WWW, uniform access, document management, Computer Supported Co-operative Work.
Consider the fact that the World Wide Web emerged from the field of high energy physics. In this field, heterogeneous collaborations form to build scientific instrumentation in a scale that would not be reachable by any nation alone. The organization in such projects resembles a bring-a-dish party. Everyone who joins the convention is expected to bring something voluntarily. Typically the contributions are based on latest research and technical development results, and further innovations are being made even when the party is warming up. It is then essential for each partner to provide others with current information on the status of its activities. Collaborative work of this kind is very difficult without universal low cost access to information across information technological borders.
For instance, a considerable amount of engineering data is available from the WWW at CERN. Several design groups use the Web extensively for these purposes. In most of these cases, remote data is input via ftp into separate Internet addresses, from where the files are the transferred to the right places by the administrators [1]. In addition, new links are created and new browsing structures are created as the needs emerge. As anybody experienced in creating and maintaining WWW sites, these tasks are rather laborious, and each and every group has its own ideas about how to arrange these sites.

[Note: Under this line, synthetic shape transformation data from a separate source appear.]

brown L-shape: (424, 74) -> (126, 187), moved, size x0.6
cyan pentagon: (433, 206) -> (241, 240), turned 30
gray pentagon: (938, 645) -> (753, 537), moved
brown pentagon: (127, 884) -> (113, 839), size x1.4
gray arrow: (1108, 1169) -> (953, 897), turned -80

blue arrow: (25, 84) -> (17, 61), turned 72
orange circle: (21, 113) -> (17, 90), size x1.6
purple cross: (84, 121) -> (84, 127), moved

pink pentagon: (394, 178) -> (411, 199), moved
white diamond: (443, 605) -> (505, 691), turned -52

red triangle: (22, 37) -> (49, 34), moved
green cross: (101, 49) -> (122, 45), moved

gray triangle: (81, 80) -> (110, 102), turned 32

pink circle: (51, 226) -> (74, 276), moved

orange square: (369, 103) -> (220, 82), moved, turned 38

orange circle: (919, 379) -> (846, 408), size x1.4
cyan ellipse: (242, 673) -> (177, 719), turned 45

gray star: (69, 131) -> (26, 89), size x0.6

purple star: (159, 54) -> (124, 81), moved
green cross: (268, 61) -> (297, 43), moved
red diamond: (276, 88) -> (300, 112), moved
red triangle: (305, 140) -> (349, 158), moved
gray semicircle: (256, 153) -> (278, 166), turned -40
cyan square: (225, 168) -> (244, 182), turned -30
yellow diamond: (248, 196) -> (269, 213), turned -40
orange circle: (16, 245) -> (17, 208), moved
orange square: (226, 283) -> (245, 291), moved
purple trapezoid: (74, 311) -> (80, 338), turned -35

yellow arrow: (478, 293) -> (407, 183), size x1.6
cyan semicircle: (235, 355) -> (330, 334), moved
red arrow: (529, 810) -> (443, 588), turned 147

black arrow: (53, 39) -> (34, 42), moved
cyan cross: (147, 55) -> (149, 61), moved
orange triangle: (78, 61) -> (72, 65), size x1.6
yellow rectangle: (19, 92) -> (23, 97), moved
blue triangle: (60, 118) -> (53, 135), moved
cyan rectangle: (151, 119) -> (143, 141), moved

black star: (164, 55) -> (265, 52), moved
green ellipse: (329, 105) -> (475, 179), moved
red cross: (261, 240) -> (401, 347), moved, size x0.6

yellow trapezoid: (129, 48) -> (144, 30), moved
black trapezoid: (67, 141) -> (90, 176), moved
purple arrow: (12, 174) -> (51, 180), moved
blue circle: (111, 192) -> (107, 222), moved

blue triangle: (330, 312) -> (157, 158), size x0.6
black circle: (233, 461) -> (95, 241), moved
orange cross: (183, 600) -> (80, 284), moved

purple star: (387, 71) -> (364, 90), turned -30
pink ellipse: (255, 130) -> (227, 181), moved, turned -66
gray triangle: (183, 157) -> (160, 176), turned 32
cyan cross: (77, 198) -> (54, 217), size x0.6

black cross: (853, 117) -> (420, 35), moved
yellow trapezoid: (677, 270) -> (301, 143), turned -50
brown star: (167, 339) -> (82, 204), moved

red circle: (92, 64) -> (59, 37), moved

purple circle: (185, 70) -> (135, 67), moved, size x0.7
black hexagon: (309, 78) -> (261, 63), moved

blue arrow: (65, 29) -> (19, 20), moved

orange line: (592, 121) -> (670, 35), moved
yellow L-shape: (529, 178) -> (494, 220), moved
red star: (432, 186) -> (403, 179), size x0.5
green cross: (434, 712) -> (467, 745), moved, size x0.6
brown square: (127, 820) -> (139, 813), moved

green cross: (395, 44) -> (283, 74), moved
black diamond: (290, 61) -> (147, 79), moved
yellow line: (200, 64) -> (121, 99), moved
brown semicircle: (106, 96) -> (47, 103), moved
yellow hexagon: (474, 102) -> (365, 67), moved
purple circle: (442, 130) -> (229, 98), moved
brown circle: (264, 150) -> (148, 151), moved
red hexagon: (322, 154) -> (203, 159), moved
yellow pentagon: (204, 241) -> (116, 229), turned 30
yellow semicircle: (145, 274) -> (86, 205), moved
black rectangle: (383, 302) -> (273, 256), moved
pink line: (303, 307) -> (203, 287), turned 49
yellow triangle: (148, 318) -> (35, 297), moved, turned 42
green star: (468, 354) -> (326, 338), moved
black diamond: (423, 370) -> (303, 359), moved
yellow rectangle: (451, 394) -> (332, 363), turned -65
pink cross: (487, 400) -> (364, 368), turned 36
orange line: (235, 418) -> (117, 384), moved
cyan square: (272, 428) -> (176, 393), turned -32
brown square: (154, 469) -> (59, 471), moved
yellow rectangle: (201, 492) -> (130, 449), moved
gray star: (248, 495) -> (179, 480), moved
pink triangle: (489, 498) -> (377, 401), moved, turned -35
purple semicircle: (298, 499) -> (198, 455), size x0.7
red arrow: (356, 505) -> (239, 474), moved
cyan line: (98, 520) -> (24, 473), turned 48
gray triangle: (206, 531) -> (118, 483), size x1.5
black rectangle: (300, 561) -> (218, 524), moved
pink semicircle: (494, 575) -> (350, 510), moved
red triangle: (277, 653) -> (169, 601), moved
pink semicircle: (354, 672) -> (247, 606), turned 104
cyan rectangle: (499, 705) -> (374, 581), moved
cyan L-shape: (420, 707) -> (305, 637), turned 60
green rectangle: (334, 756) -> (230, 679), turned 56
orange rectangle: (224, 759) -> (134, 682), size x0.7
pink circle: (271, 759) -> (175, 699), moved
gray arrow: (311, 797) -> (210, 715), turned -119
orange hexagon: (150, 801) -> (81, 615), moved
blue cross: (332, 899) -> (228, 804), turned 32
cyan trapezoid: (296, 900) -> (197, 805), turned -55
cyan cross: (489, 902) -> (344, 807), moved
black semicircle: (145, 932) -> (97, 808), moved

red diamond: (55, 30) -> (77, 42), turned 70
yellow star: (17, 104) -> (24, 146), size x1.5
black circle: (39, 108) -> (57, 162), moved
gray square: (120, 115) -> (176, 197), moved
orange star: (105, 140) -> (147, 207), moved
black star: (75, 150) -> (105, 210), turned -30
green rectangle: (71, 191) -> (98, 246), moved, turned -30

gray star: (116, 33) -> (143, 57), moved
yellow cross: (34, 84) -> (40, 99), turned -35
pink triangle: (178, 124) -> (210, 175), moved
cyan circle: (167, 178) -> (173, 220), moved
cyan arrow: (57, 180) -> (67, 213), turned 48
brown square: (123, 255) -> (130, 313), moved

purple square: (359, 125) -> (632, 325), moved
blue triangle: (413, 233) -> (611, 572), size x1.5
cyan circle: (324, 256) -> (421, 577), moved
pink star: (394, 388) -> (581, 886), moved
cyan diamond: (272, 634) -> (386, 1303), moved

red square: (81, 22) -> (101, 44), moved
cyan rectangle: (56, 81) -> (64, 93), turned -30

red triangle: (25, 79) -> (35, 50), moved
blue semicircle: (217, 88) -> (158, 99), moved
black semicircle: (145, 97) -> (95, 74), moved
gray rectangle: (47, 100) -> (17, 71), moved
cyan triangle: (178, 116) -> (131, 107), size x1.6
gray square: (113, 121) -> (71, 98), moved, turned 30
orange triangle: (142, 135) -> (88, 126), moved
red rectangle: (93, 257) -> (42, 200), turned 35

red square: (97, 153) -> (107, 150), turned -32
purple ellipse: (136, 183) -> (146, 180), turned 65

Now that the technology has matured for utilization in the commercial sectors, many unsolved and tricky questions still remain related to organising, maintaining, and sharing the universally accessible information in a systematic way. A lot of effort is being allocated to building WWW interfaces by engineering data and document management system vendors. As a result, proprietary interfaces or WWW add-ons are emerging, which are based on the core technologies of the WWW. Due to commercial reasons, the WWW implementations look very much like their non-WWW versions and thus appear to users as incompatible as the pre-WWW era applications themselves. It seems that a maximum in accessibility has been passed and the original spirit of the WWW as a tool for uniform access to heterogeneous information is quickly fading.
It is within the scope of this article to study alternative and practical solutions that would revive the WWW as a global groupware, where documents can be exchanged across geographical and organizational boundaries. At the same time, the information structure should be clear and easy to maintain in order to achieve coherence of information. From the user's point of view, attention paid to detailed features of different storage systems is unwelcome. At CERN, for example, engineers', physicists', and managers' interest is to leave system specifics in the background and concentrate on working with their documents. Thus the main concern is to ensure
We feel that the divergence in interface design needs to be counteracted with a universal access tool that can replace or augment the vendor specific front-ends. Therefore we have decided to build a lightweight and modular system that can provide a universal WWW interface to engineering information regardless of the physical storage system that actually hosts it. The system consists of modules that bring a selected set of generic functions available on the WWW, thus separating the users from the underlying storage system specifics. We target our system as a working tool for heterogeneous, distributed working environments, not as a casual browsing tool for the World Wide Web.
Experience has shown that in most cases it is wise to classify users of Engineering Data Management Systems (EDMS) into several categories. From our point of view the most important ones are:
It is, on the other hand, clear that the usage of EDM systems can be segmented into basic functions for documents and their organisation:
The user classes presented above clearly have different requirements. We will try to map them onto system functionality and architecture as presented in the rest of the paper. We feel that the mapping, presented schematically in Figure 1, makes it evident that a number of separate issues and priorities exist in making a set of generic functions accessible on the WWW.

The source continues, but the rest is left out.